Vou para a segunda sala, fecho as cortinas, para que nem Bud, nem as câmeras possam nos ouvir ou ver. Me sento em uma das cadeiras e Tris senta ao meu lado.

Consigo sentir de longe a sua angústia, algo está errado.

-O que foi? - pergunto, quebrando o silêncio - Como estão indo as simulações?

Tenho medo de sua resposta.

- Muito bem. Parece que bem até demais.

- Ah. - respondo. Como eu imaginava, ela deve estar saindo em um tempo muito curto, o que está fazendo com que se destaque na iniciação.

- Por favor, ajude-me a entender. O que significa ser... O que diabos eu sou? O que isso tem a ver com as simulações?

Minha vontade é de manda-la embora, mas o fundo do meu peito diz para não fazer isso com ela, vou responder suas dúvidas, porém parecendo o mais dura possível.

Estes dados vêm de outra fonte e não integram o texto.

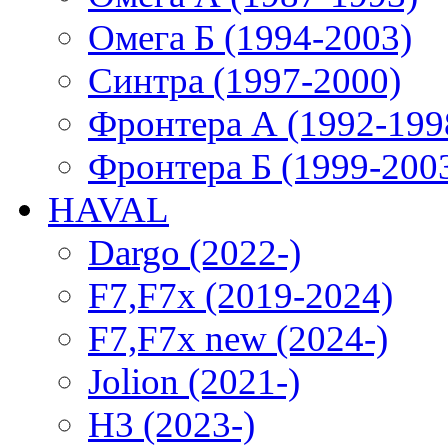
Омега Б (1994-2003)
Синтра (1997-2000)
Фронтера А (1992-199
Фронтера Б (1999-200
HAVAL
Dargo (2022-)
F7,F7x (2019-2024)
F7,F7x new (2024-)
Jolion (2021-)
H3 (2023-)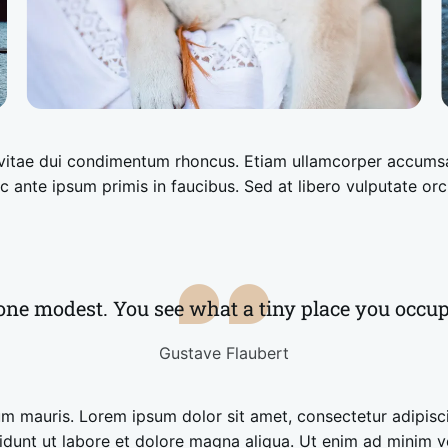
t vitae dui condimentum rhoncus. Etiam ullamcorper accum
 ante ipsum primis in faucibus. Sed at libero vulputate orci
ne modest. You see what a tiny place you occup
Gustave Flaubert
 mauris. Lorem ipsum dolor sit amet, consectetur adipisci
dunt ut labore et dolore magna aliqua. Ut enim ad minim v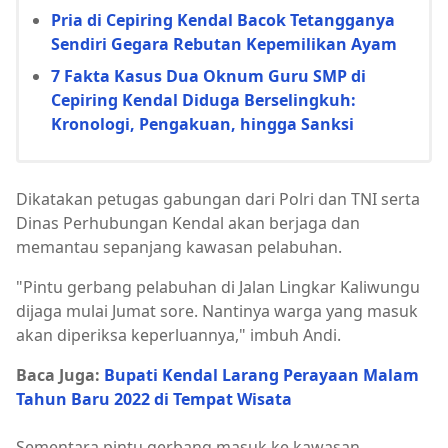
Pria di Cepiring Kendal Bacok Tetangganya
Sendiri Gegara Rebutan Kepemilikan Ayam
7 Fakta Kasus Dua Oknum Guru SMP di
Cepiring Kendal Diduga Berselingkuh:
Kronologi, Pengakuan, hingga Sanksi
Dikatakan petugas gabungan dari Polri dan TNI serta
Dinas Perhubungan Kendal akan berjaga dan
memantau sepanjang kawasan pelabuhan.
"Pintu gerbang pelabuhan di Jalan Lingkar Kaliwungu
dijaga mulai Jumat sore. Nantinya warga yang masuk
akan diperiksa keperluannya," imbuh Andi.
Baca Juga:
Bupati Kendal Larang Perayaan Malam
Tahun Baru 2022 di Tempat Wisata
Sementara pintu gerbang masuk ke kawasan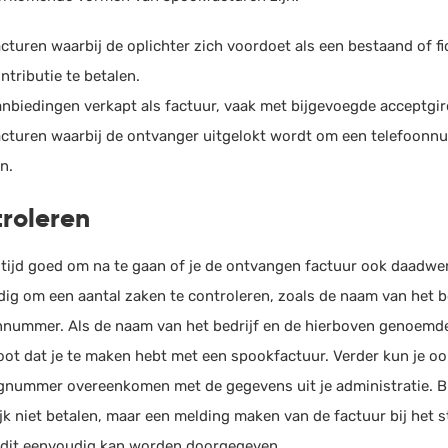
HRM
Helpdesk
cturen waarbij de oplichter zich voordoet als een bestaand of fi
Salarisadministratie
ntributie te betalen.
Website
nbiedingen verkapt als factuur, vaak met bijgevoegde acceptgir
cturen waarbij de ontvanger uitgelokt wordt om een telefoonn
jn.
roleren
ltijd goed om na te gaan of je de ontvangen factuur ook daadwerke
dig om een aantal zaken te controleren, zoals de naam van het be
nnummer. Als de naam van het bedrijf en de hierboven genoemde
oot dat je te maken hebt met een spookfactuur. Verder kun je oo
gnummer overeenkomen met de gegevens uit je administratie. Bi
ijk niet betalen, maar een melding maken van de factuur bij het 
dit eenvoudig kan worden doorgegeven.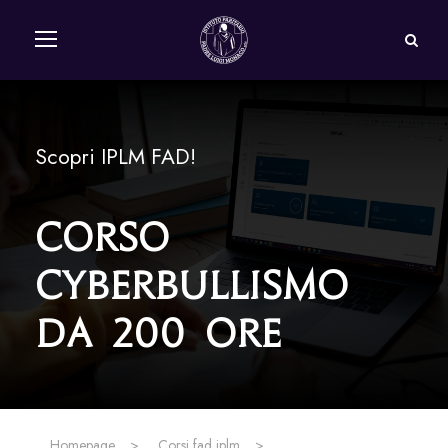
Scopri IPLM FAD!
Corso
Cyberbullismo
da 200 Ore
Homepage
>
Corsi fad iplm
>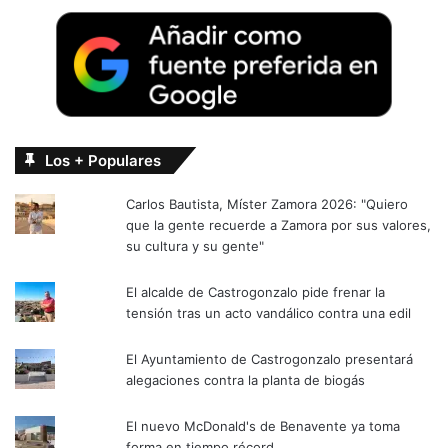
Los + Populares
Carlos Bautista, Míster Zamora 2026: "Quiero
que la gente recuerde a Zamora por sus valores,
su cultura y su gente"
El alcalde de Castrogonzalo pide frenar la
tensión tras un acto vandálico contra una edil
El Ayuntamiento de Castrogonzalo presentará
alegaciones contra la planta de biogás
El nuevo McDonald's de Benavente ya toma
forma en tiempo récord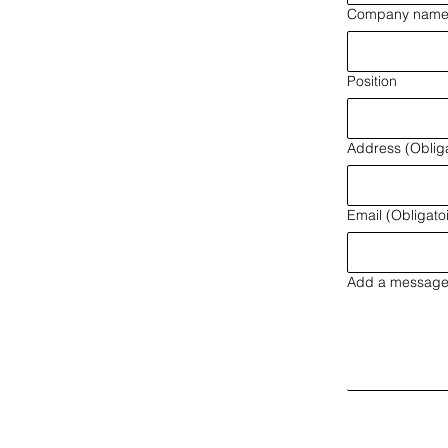
Company nam
Position
Address
(Oblig
Email
(Obligato
Add a messag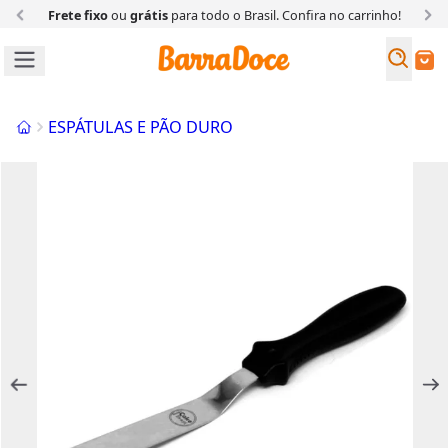
Frete fixo
ou
grátis
para todo o Brasil. Confira
no carrinho!
Busc
Buscar
Início
ESPÁTULAS E PÃO DURO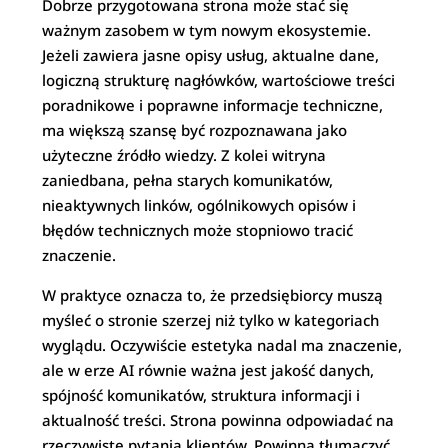
Dobrze przygotowana strona może stać się
ważnym zasobem w tym nowym ekosystemie.
Jeżeli zawiera jasne opisy usług, aktualne dane,
logiczną strukturę nagłówków, wartościowe treści
poradnikowe i poprawne informacje techniczne,
ma większą szansę być rozpoznawana jako
użyteczne źródło wiedzy. Z kolei witryna
zaniedbana, pełna starych komunikatów,
nieaktywnych linków, ogólnikowych opisów i
błędów technicznych może stopniowo tracić
znaczenie.
W praktyce oznacza to, że przedsiębiorcy muszą
myśleć o stronie szerzej niż tylko w kategoriach
wyglądu. Oczywiście estetyka nadal ma znaczenie,
ale w erze AI równie ważna jest jakość danych,
spójność komunikatów, struktura informacji i
aktualność treści. Strona powinna odpowiadać na
rzeczywiste pytania klientów. Powinna tłumaczyć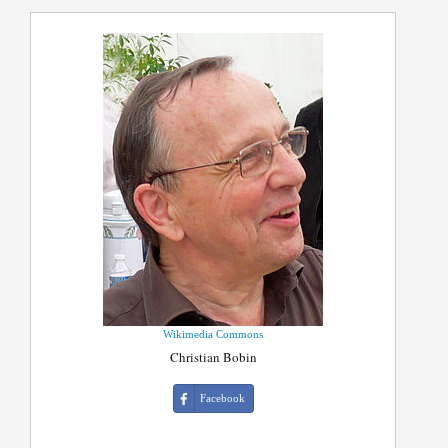
Wikimedia Commons
Christian Bobin
Facebook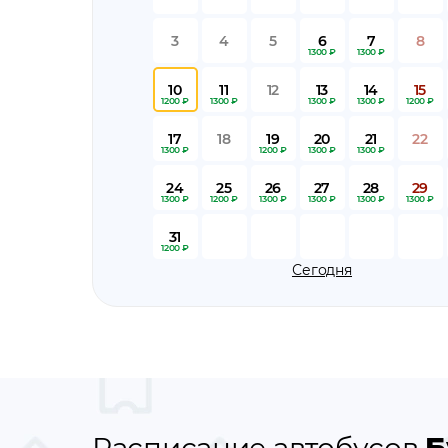
3
4
5
6
7
8
1300 ₽
1300 ₽
10
11
12
13
14
15
1200 ₽
1300 ₽
1300 ₽
1300 ₽
1200 ₽
17
18
19
20
21
22
1300 ₽
1200 ₽
1300 ₽
1300 ₽
24
25
26
27
28
29
1300 ₽
1200 ₽
1300 ₽
1300 ₽
1300 ₽
1300 ₽
31
1200 ₽
Сегодня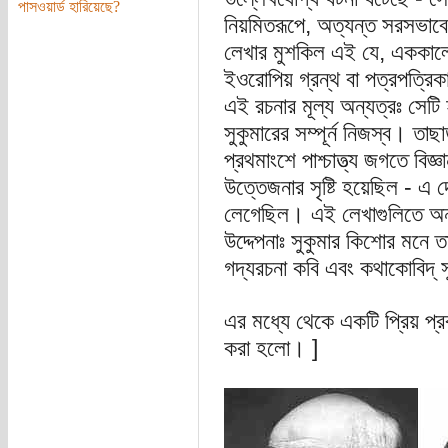
পাসওয়ার্ড হারিয়েছে?
নিয়মিতরূপে, অত্যন্ত সরসভাবে
লেখার মুশকিল এই যে, এককালের 
ইওরোপিয় গ্রন্থ বা পত্রপত্রি
এই রচনার মূল্য অন্যত্রঃ সেটি 
সুকুমারের সম্পূর্ন নিজস্ব। তাছ
প্রথমাংশে পাশ্চাত্ত্য জগতে বিজ
উত্তেজনার সৃষ্টি হয়েছিল - এ
লেগেছিল। এই লেখাগুলিতে অন
উদ্দেপনাঃ সুকুমার কিশোর মনে
গদ্যরচনা কবি এবং কথাকোবিদ্‌
এর মধ্যে থেকে একটি প্রিয় প্
করা হলো। ]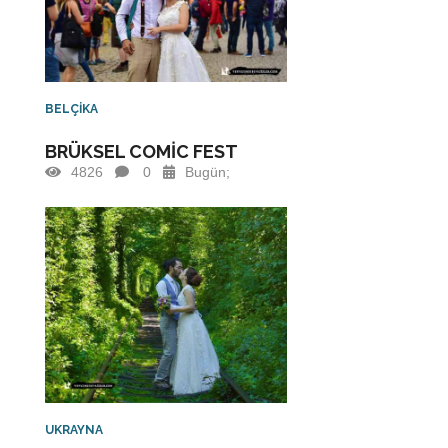
BELÇİKA
BRÜKSEL COMİC FEST
4826
0
Bugün;
UKRAYNA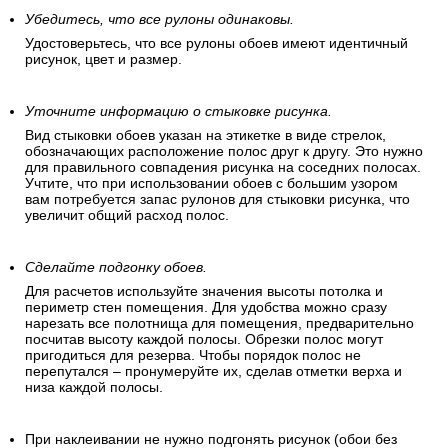
Убедитесь, что все рулоны одинаковы.
Удостоверьтесь, что все рулоны обоев имеют идентичный
рисунок, цвет и размер.
Уточните информацию о стыковке рисунка.
Вид стыковки обоев указан на этикетке в виде стрелок,
обозначающих расположение полос друг к другу. Это нужно
для правильного совпадения рисунка на соседних полосах.
Учтите, что при использовании обоев с большим узором
вам потребуется запас рулонов для стыковки рисунка, что
увеличит общий расход полос.
Сделайте подгонку обоев.
Для расчетов используйте значения высоты потолка и
периметр стен помещения. Для удобства можно сразу
нарезать все полотнища для помещения, предварительно
посчитав высоту каждой полосы. Обрезки полос могут
пригодиться для резерва. Чтобы порядок полос не
перепутался – пронумеруйте их, сделав отметки верха и
низа каждой полосы.
При наклеивании не нужно подгонять рисунок (обои без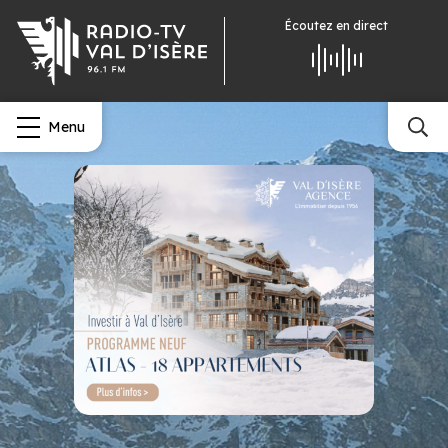
Écoutez
en direct
Menu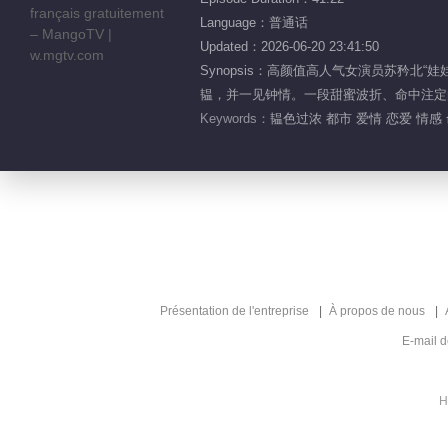
Language：普通话
Updated：2026-06-20 23:41:50
Synopsis：高颜值高人气女演员苏矜
韫，并一见钟情。一段甜蜜波折、命中注定的
Keywords：
韫色过浓 都市 爱情 恋爱 情感
Présentation de l'entreprise
À propos de nous
E-mail 
H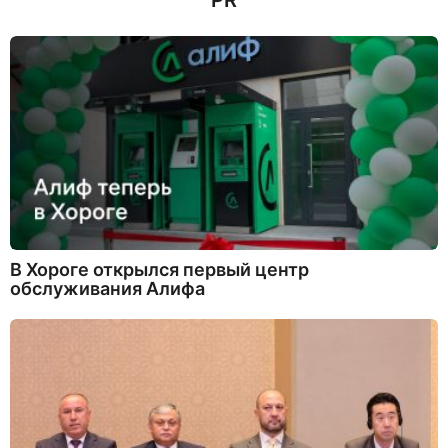
PR
В Хороге открылся первый центр
обслуживания Алифа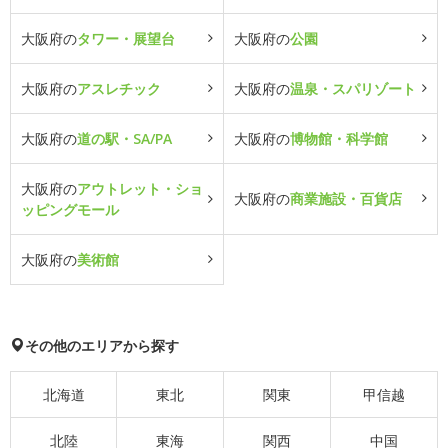
大阪府の
タワー・展望台
大阪府の
公園
大阪府の
アスレチック
大阪府の
温泉・スパリゾート
大阪府の
道の駅・SA/PA
大阪府の
博物館・科学館
大阪府の
アウトレット・ショ
大阪府の
商業施設・百貨店
ッピングモール
大阪府の
美術館
その他のエリアから探す
北海道
東北
関東
甲信越
北陸
東海
関西
中国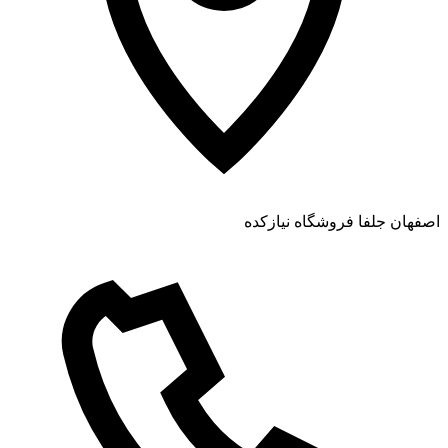
اصفهان جلفا فروشگاه نیازکده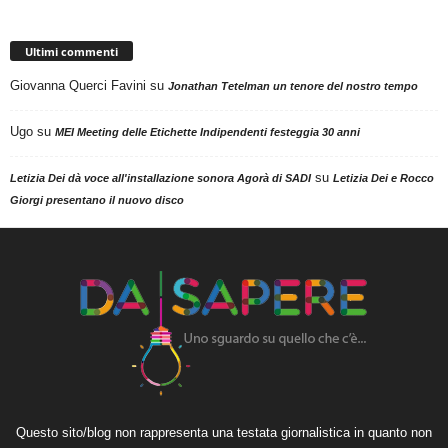
Ultimi commenti
Giovanna Querci Favini
su
Jonathan Tetelman un tenore del nostro tempo
Ugo
su
MEI Meeting delle Etichette Indipendenti festeggia 30 anni
su
Letizia Dei dà voce all'installazione sonora Agorà di SADI
Letizia Dei e Rocco
Giorgi presentano il nuovo disco
Questo sito/blog non rappresenta una testata giornalistica in quanto non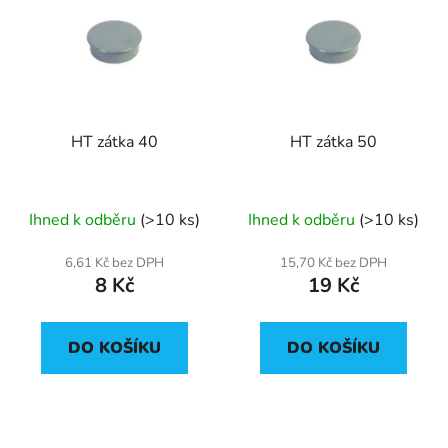
HT zátka 40
HT zátka 50
Ihned k odběru
(>10 ks)
Ihned k odběru
(>10 ks)
6,61 Kč bez DPH
15,70 Kč bez DPH
8 Kč
19 Kč
DO KOŠÍKU
DO KOŠÍKU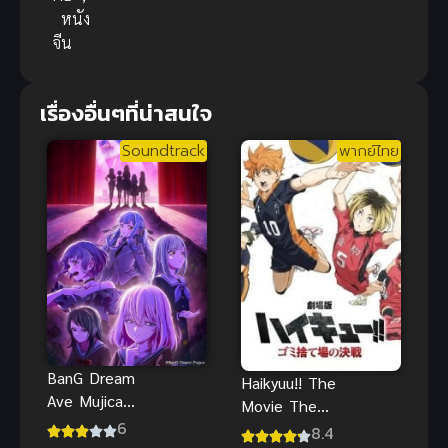
หนัง
จีน
เรื่องอื่นๆที่น่าสนใจ
Soundtrack
พากย์ไทย
BanG Dream
Haikyuu!! The
Ave Mujica
Movie The
(2025)
6
Dumpster
8.4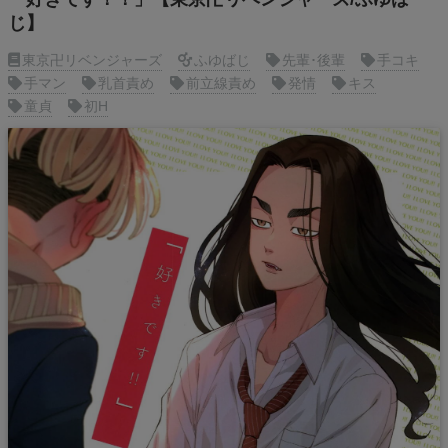
じ】
東京卍リベンジャーズ
ふゆばじ
先輩･後輩
手コキ
手マン
乳首責め
前立線責め
発情
キス
童貞
初H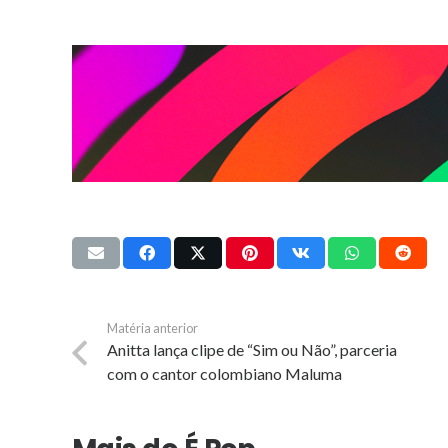
Matéria anterior
Anitta lança clipe de “Sim ou Não”, parceria
com o cantor colombiano Maluma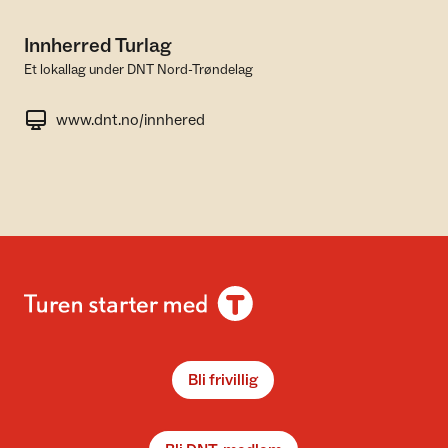
Innherred Turlag
Et lokallag under DNT Nord-Trøndelag
www.dnt.no/innhered
Bli frivillig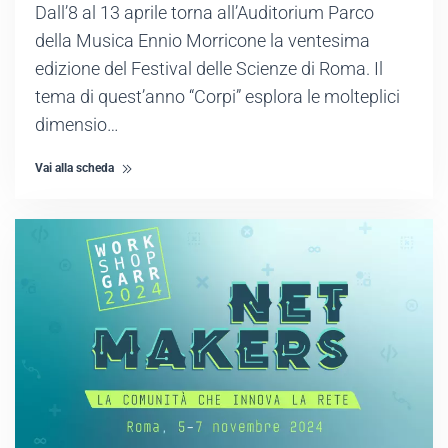
Dall’8 al 13 aprile torna all’Auditorium Parco
della Musica Ennio Morricone la ventesima
edizione del Festival delle Scienze di Roma. Il
tema di quest’anno “Corpi” esplora le molteplici
dimensio…
Vai alla scheda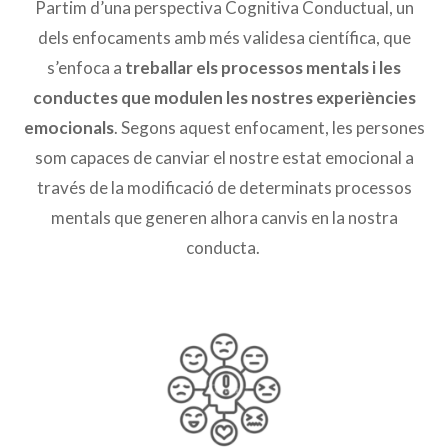
Partim d’una perspectiva Cognitiva Conductual, un
dels enfocaments amb més validesa científica, que
s’enfoca a
treballar els processos mentals i les
conductes que modulen les nostres experiències
emocionals
. Segons aquest enfocament, les persones
som capaces de canviar el nostre estat emocional a
través de la modificació de determinats processos
mentals que generen alhora canvis en la nostra
conducta.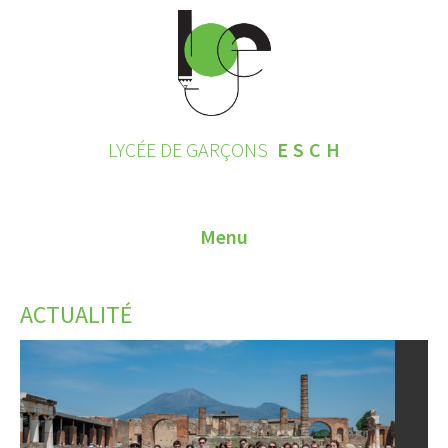
LYCÉE DE GARÇONS
ESCH
Menu
HOME
ACTUALITÉ
CONTACT
INSCRIPTIONS 2026
LE LYCÉE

Não gosto de falar da Divergência, lembra muito George e a morte dele ainda me causa dor.

Minha expressão se fecha, apoio as costas na cadeira e cruzo os braços.

- Entre outras coisas, você ... - como explico isso? - você é alguém que tem consciência, quando está em uma simulação, que o que está vivendo não é real. Alguém que pode, portanto, manipular a simulação ou até mesmo encerrá-la. - lembro que foi por causa das simulações da paisagem do medo que fez com que George e Amah fossem descobertos. - E também - me inclino para frente e a encaro - Alguém que, por também ser da Audácia, provavelmente irá morrer.

Ela fica quieta por um tempo e parece que vai entrar em pânico, mas ao invés disso, ela solta uma risada seca e depois diz:

- Então eu vou morrer?

- Não necessariamente. - explico - Os líderes da Audácia ainda não sabem a respeito de você. Eu apaguei os resultados do teste de aptidão do sistema imediatamente e cadastrei o seu resultado manualmente como Abnegação. Mas pode ter certeza: se eles descobrirem o que você é, eles vão te matar.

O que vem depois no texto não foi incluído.